• **Your goal**: Retype nothing except the lines below from the one with "Where is aorta? Return masks as SVG." through the one with "See the attached image.", exactly, with images left out.

Stored data:
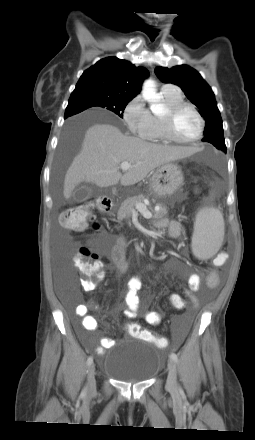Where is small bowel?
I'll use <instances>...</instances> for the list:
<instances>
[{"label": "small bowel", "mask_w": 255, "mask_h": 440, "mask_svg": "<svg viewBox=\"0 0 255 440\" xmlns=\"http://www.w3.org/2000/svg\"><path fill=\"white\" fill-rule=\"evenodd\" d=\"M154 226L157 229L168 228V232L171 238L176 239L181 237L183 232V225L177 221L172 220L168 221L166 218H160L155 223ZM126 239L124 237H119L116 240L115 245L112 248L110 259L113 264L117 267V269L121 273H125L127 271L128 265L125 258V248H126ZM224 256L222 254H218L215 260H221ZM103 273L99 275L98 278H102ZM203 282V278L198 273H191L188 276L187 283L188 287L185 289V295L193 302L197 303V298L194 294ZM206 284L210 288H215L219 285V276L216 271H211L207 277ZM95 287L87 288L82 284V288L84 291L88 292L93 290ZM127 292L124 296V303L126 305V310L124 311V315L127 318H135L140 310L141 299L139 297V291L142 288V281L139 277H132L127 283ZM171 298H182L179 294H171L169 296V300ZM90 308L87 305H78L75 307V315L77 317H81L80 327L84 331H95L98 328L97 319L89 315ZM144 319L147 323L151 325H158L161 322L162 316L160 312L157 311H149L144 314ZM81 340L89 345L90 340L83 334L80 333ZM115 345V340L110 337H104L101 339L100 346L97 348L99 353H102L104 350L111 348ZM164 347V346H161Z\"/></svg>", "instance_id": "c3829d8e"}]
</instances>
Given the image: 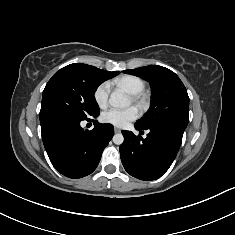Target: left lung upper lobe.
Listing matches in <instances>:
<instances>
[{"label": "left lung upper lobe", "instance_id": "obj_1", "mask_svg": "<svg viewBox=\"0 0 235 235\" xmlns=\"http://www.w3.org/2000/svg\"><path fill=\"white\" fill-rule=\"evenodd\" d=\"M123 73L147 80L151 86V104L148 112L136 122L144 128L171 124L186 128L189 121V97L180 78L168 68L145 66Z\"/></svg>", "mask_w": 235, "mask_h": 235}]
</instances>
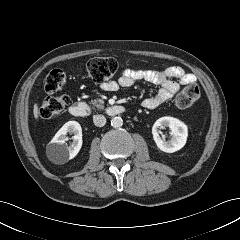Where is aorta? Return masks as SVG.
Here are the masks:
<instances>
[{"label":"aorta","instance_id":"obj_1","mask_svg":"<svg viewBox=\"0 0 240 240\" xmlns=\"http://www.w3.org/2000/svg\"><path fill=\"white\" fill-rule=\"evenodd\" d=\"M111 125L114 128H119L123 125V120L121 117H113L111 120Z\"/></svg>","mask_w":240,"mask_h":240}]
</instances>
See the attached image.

==

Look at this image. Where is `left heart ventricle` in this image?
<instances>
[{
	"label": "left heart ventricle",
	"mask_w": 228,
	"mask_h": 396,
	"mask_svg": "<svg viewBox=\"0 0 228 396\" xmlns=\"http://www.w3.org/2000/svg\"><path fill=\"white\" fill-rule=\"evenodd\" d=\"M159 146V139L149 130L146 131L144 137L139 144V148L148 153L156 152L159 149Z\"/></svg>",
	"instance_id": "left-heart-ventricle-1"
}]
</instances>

• **Result**:
Where is aorta? Return masks as SVG.
Here are the masks:
<instances>
[{"label":"aorta","instance_id":"obj_1","mask_svg":"<svg viewBox=\"0 0 240 240\" xmlns=\"http://www.w3.org/2000/svg\"><path fill=\"white\" fill-rule=\"evenodd\" d=\"M111 125L114 128H119L123 125V120L121 117H113L111 120Z\"/></svg>","mask_w":240,"mask_h":240}]
</instances>
See the attached image.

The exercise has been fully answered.